§ Stored items:

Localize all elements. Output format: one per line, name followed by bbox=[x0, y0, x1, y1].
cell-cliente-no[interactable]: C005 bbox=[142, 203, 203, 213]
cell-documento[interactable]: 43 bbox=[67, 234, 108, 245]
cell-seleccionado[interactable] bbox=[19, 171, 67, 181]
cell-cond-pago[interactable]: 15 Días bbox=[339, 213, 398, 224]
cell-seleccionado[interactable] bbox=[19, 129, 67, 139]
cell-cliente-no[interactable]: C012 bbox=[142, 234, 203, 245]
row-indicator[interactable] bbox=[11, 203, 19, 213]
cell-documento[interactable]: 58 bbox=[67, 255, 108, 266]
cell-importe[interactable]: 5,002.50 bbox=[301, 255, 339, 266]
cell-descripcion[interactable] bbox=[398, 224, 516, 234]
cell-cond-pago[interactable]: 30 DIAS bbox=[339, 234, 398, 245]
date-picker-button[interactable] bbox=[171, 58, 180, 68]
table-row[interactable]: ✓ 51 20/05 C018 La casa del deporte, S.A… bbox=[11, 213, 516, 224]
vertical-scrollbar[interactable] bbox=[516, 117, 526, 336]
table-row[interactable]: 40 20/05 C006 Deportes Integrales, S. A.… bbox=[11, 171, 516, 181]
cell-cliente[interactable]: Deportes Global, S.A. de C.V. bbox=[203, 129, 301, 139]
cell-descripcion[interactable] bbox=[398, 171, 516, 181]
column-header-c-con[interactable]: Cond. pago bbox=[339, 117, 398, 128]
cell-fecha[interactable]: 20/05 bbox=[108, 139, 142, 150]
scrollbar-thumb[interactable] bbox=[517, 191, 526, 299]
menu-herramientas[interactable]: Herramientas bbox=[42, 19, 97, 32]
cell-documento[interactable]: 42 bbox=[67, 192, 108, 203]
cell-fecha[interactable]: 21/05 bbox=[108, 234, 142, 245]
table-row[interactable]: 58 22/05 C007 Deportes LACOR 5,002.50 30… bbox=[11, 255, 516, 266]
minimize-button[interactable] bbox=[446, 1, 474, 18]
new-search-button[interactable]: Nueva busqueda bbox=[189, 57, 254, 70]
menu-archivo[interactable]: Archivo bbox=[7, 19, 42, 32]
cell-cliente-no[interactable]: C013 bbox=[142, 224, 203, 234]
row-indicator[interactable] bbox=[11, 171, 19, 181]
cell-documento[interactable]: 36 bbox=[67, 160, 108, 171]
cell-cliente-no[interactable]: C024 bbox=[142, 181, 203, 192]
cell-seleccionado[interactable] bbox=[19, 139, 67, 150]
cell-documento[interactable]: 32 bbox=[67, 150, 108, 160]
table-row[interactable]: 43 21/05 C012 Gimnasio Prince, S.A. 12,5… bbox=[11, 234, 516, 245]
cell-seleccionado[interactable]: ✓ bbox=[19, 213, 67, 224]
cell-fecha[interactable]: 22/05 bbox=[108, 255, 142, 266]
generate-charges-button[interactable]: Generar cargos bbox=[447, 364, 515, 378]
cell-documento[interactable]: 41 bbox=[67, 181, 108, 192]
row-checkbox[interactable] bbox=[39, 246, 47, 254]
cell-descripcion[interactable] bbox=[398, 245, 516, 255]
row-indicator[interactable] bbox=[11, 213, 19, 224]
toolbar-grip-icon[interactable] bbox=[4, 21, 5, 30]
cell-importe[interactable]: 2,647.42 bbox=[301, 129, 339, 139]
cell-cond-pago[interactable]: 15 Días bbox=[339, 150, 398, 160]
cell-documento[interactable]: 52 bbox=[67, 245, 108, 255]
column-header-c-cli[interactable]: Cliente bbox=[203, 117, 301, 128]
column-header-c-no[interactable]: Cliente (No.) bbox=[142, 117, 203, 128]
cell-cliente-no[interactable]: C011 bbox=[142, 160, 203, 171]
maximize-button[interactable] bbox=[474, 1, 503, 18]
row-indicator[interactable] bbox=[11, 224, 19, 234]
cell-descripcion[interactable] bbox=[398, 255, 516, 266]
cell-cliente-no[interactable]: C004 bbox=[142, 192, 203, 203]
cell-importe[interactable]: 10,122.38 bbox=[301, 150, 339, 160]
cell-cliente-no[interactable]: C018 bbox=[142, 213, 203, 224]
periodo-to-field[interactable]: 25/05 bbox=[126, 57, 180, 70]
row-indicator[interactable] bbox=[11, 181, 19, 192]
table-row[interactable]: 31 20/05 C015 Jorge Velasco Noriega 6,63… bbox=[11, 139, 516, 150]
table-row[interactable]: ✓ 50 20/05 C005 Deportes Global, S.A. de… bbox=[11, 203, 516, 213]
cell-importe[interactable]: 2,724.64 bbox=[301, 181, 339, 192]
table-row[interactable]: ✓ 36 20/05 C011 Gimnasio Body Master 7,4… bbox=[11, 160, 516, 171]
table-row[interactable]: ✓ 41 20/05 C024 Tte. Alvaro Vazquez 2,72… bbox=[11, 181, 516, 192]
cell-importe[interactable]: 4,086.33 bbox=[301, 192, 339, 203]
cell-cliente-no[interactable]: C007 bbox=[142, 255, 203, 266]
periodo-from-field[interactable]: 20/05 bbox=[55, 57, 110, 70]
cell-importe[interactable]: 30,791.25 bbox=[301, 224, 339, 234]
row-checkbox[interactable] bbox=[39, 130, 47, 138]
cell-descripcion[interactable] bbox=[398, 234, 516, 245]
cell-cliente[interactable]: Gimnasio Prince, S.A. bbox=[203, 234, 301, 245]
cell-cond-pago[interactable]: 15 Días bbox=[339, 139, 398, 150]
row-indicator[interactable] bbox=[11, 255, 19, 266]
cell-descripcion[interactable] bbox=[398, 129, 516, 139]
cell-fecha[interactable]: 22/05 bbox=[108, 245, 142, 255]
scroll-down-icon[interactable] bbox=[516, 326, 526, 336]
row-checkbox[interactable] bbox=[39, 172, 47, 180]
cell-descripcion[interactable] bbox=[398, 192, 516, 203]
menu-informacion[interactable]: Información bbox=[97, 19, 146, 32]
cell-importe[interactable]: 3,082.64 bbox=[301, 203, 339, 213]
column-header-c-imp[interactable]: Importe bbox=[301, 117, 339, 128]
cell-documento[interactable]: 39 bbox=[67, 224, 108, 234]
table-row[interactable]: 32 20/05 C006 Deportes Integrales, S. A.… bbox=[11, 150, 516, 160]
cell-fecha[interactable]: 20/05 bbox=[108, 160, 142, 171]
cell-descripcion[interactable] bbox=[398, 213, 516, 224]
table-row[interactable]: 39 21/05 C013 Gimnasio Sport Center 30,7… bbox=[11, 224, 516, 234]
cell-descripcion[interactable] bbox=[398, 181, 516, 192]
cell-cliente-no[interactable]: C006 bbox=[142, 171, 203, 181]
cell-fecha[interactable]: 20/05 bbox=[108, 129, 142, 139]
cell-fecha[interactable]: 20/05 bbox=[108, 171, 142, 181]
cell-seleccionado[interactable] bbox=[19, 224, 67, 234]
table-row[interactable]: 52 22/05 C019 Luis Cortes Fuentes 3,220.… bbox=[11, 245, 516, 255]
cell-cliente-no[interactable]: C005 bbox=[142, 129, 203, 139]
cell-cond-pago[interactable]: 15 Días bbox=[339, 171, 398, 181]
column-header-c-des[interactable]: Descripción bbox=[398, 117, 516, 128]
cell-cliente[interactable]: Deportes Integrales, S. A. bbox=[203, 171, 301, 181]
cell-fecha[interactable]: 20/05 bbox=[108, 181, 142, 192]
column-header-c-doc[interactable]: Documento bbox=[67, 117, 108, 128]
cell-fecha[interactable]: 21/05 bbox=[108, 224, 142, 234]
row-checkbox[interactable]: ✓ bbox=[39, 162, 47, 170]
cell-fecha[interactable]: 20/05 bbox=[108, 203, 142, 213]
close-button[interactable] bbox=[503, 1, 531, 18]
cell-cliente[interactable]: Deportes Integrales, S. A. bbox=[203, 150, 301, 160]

§ Task prompt:
Across the entries above, find each line with the word "Global" and please copy it out.

§ Expected answer:
cell-cliente[interactable]: Deportes Global, S.A. de C.V. bbox=[203, 129, 301, 139]
table-row[interactable]: ✓ 50 20/05 C005 Deportes Global, S.A. de… bbox=[11, 203, 516, 213]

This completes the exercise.